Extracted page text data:
"""
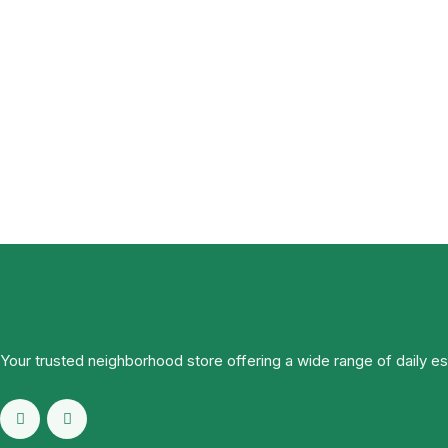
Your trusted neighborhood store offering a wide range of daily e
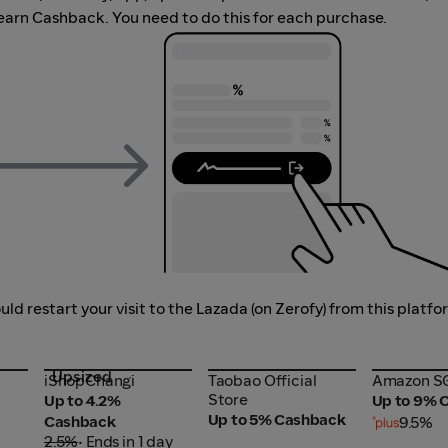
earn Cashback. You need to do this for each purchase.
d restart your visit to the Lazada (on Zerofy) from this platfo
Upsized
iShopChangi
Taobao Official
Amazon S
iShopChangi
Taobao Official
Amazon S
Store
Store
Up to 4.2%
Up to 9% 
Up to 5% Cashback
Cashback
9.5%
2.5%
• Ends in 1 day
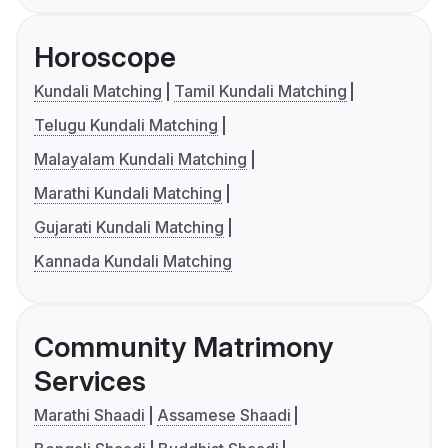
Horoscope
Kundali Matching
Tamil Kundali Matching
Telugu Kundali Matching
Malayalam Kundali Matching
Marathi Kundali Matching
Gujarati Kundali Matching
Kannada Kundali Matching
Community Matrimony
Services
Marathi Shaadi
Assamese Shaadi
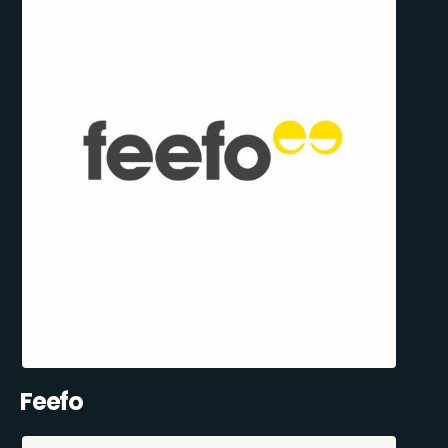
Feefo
"""
"""
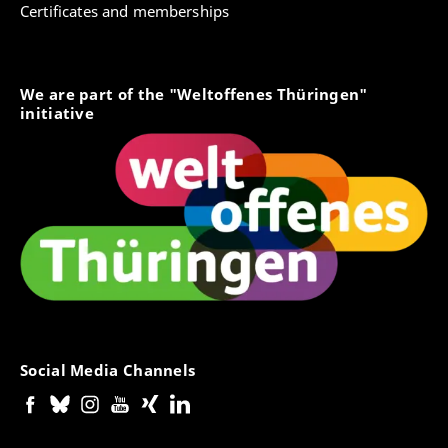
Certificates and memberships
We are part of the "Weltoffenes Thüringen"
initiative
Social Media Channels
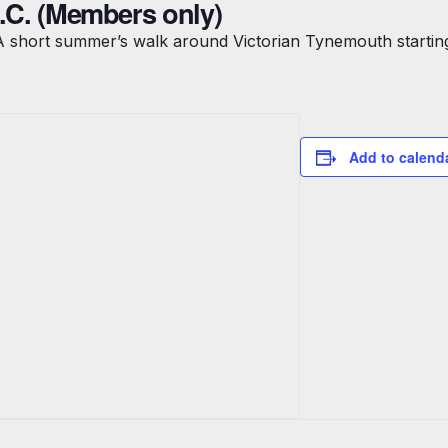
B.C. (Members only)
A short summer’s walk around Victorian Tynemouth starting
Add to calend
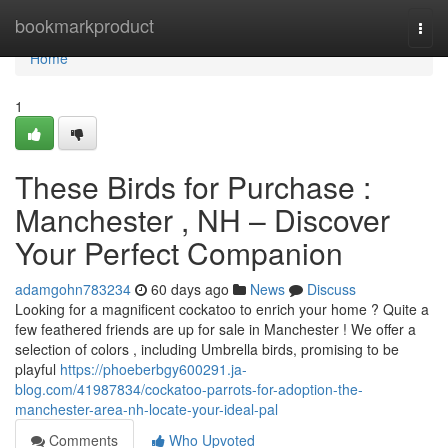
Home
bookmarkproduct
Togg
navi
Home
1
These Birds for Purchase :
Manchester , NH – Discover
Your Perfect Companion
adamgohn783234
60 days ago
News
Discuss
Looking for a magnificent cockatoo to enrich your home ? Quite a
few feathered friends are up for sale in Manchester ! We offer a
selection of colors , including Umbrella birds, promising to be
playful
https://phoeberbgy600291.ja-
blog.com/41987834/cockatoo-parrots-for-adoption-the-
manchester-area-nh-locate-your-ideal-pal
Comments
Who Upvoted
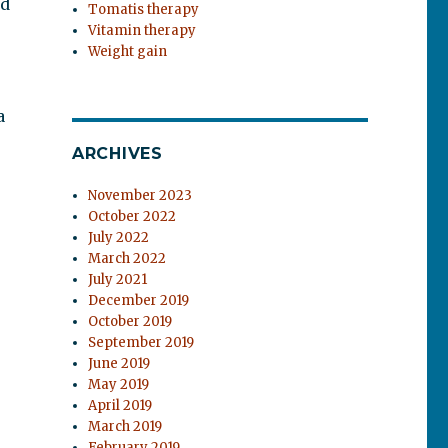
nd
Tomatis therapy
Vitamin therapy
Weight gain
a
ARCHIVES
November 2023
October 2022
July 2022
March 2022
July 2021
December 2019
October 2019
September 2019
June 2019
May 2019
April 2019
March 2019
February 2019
"""
§ **Task statement**: Where a line of the records holds the word "this", copy that line.

§ **Exercise result**:
earn Cashback. You need to do this for each purchase.
d restart your visit to the Lazada (on Zerofy) from this platfo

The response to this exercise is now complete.